I’m kinda getting into the lip quivering, blurry phone zone because tomorrow’s the summer solstice.
According to recent insights and commitments to new skills, I guess I am supposed to feel the feels for a bit.
OK 3 minutes later… so I need to review my notes because intentionally allowing myself to experience emotion, yielding to it like we are supposed to do when rolling out our IT bands (ouch ouch ouch!) still put me back in my head.
I am not my emotions. I am experiencing feelings of sadness.
Wait. Am I doing this right? Is this cognitive distortion? Do I need to challenge my thoughts about the solstice or is this a moment that calls for radical acceptance? Shut up brain and go back to the emotion. Don’t talk to yourself like that. Really? Are we doing this eliding meta pinball machine again?
But actually, my lip is now calm and the letters crisp again (as crisp as these glasses can get them to be). I think I am on the right track.
I just thought of my favorite moment in Hitchhiker’s Guide to the Galaxy (or one of the other Adams’ books) We learn to fly by missing the ground.
Maybe that’s what I am doing with…. what? my brain? mental health? I really need to get my terms straight.
Anyhoo, I am also wondering why Susan Cooper didn’t write a summer solstice poem and so I think I am going to write one tomorrow.

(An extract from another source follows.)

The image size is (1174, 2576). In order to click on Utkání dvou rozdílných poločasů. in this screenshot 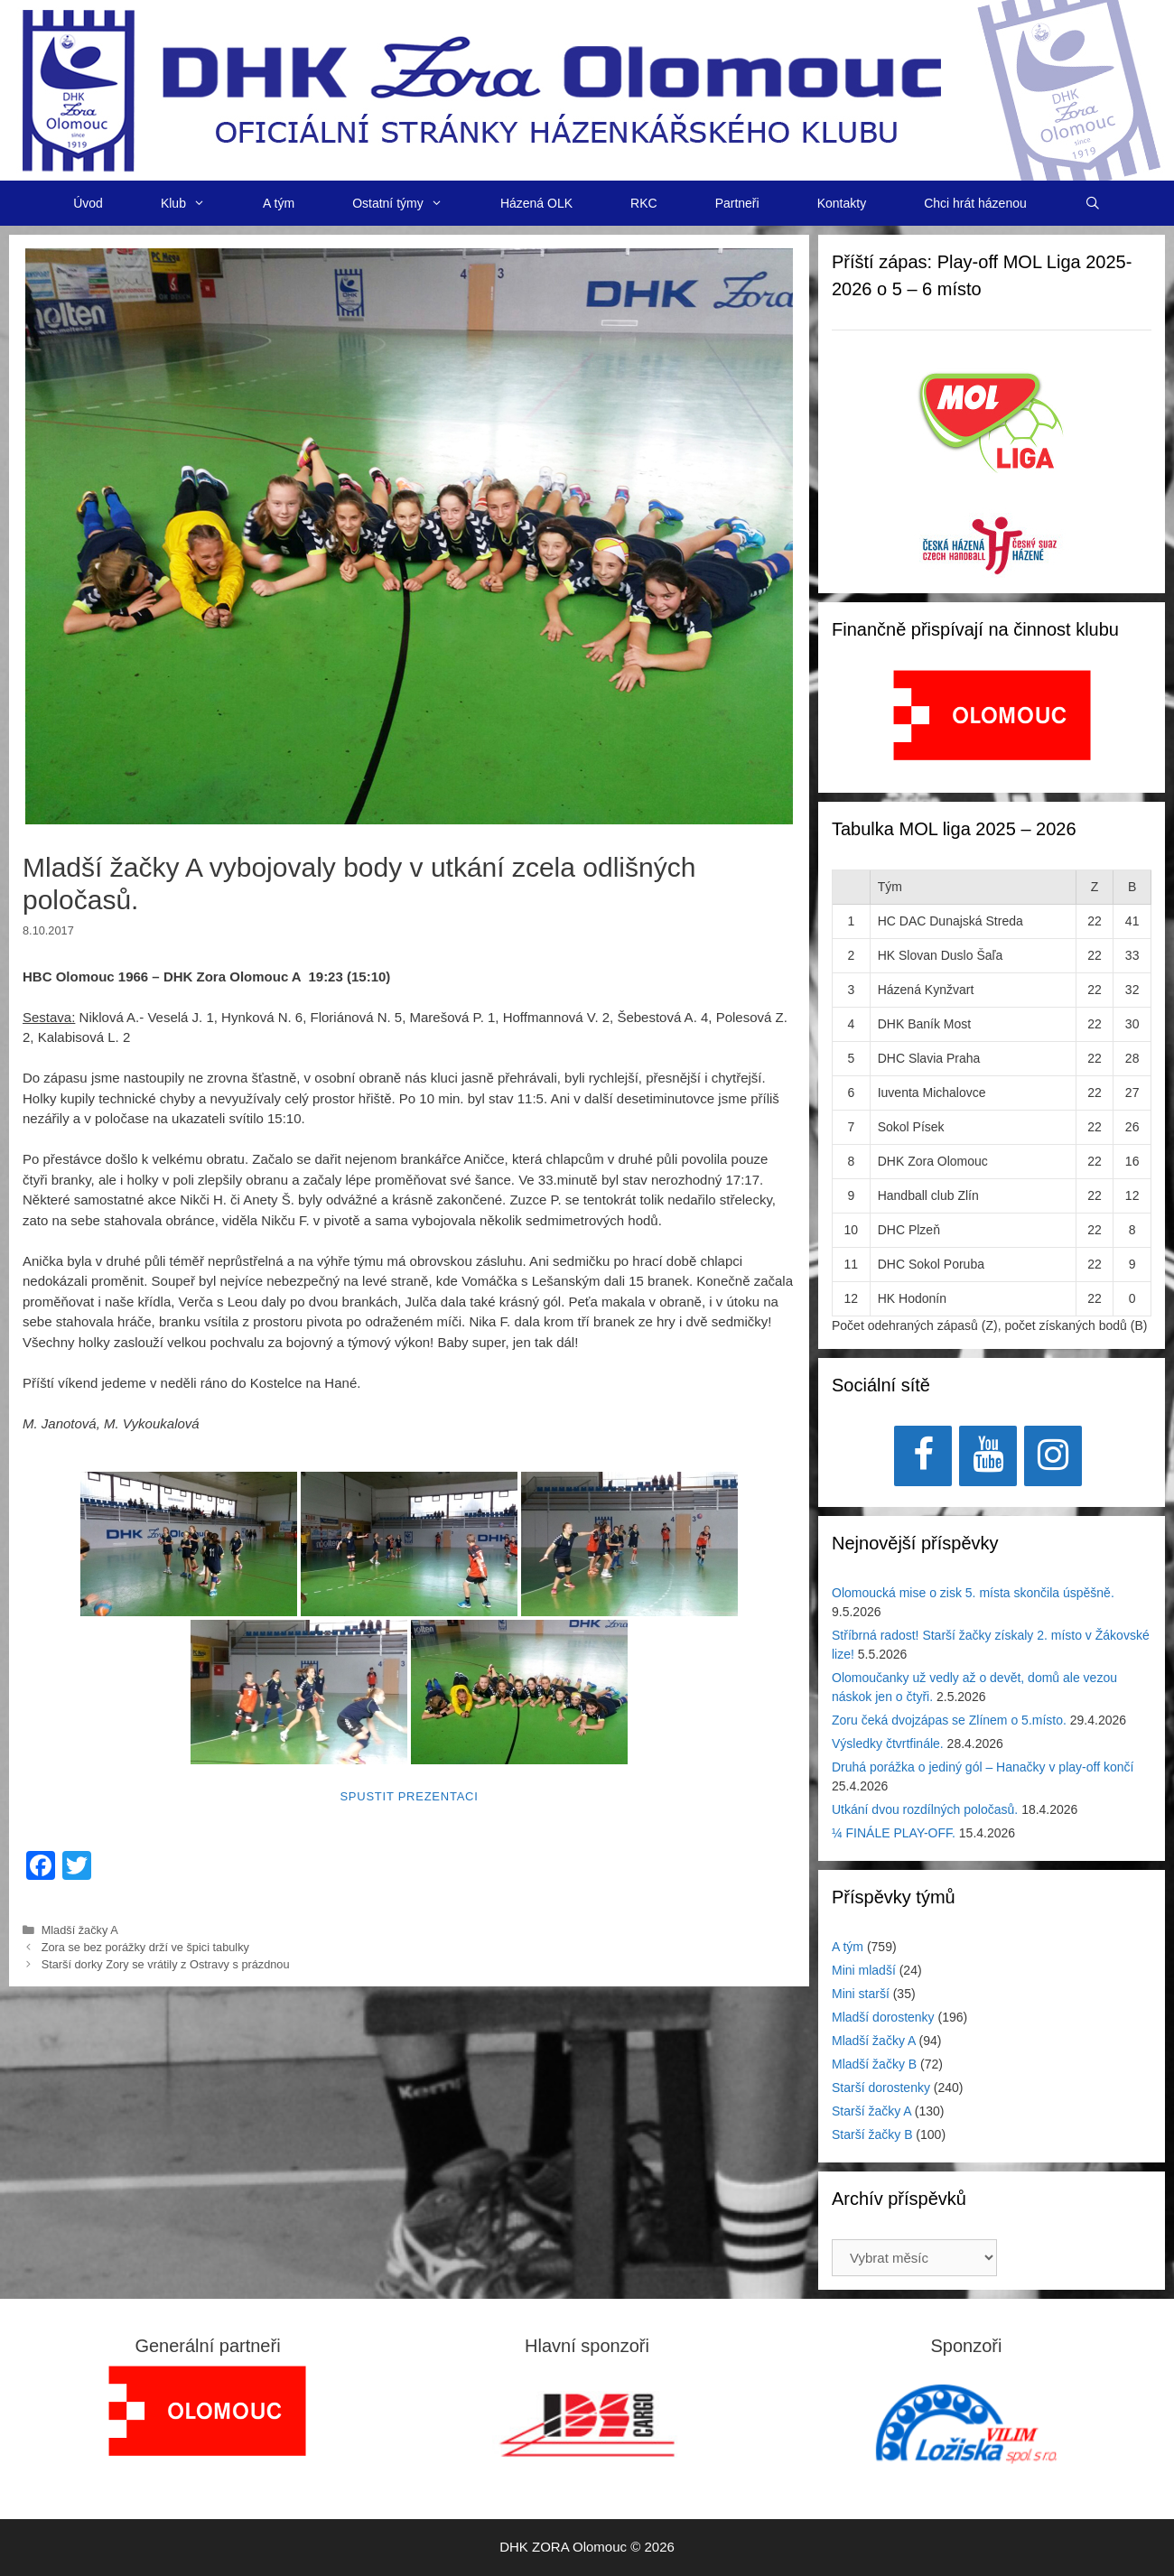 , I will do `click(925, 1809)`.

Dammit. The letters got blurry again.
Double anyhoo. I am going to try to get some zzzz bc I want to get up in time to see the sunrise at Bloomhenge, 5:13am
triple anyhoo, I didn’t mean to go in this direction. I titled this Little Things because although today wasn’t as mission focused as I would like, I did enough nibbling at the margins to claim that the streak continues.